Bill Chappell

Bill Chappell is a blogger and producer who works with NPR's Morning Edition and Digital Media group. In addition to coordinating Web features, he frequently contributes to NPR's blogs, from The Two Way and All Tech Considered to The Salt.

Chappell's work at NPR has ranged from being the site's first full-time homepage editor to leading the London 2012 Olympics blog, The Torch. His assignments have included being the lead web producer for NPR's trip to Asia's Grand Trunk Road, as well as establishing the Peabody Award-winning StoryCorps on NPR.org.

In 2009, Chappell was a key editorial member of the small team that redesigned NPR's web site. One year later, the site won its first Peabody Award, along with the National Press Foundation's Excellence in Online Journalism award.

At NPR, Chappell trains both digital and radio staff to use digital tools to tell compelling stories, in addition to "evangelizing" — promoting more collaboration between departments. Other shows he has worked with include All Things Considered, Fresh Air, and Talk of the Nation.

Prior to joining NPR in late 2003, Chappell worked on the Assignment Desk at CNN International, handling coverage in areas from the Middle East, Asia, Africa, Europe, and Latin America, and coordinating CNN's pool coverage out of Qatar.

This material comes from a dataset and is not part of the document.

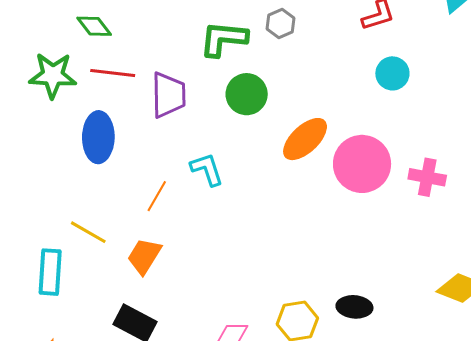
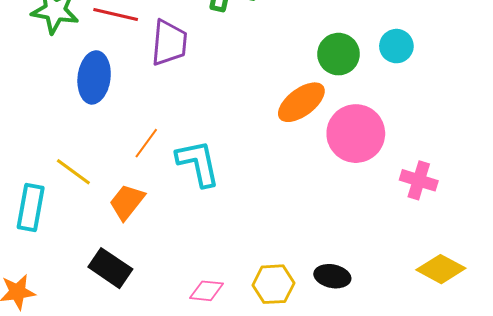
green circle: (247, 94) -> (339, 54), moved
cyan L-shape: (207, 169) -> (198, 163), moved, size x1.4
pink cross: (427, 177) -> (419, 180), moved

Chappell's work for CNN also included producing Web stories and editing digital video for SI.com, as well as editing and producing stories for CNN.com's features division. He also worked at the network's video and research library.

Before joining CNN, Chappell wrote about movies, restaurants and music for alternative weeklies, in addition to his first job: editing the police blotter.

From 2002-2003, Chappell served as editor-in-chief of The Trans-Atlantic Journal, a business and lifestyle monthly geared for expatriate Europeans working and living in the United States.

A holder of bachelor's degrees in English and History from the University of Georgia, he attended graduate school for English Literature at the University of South Carolina.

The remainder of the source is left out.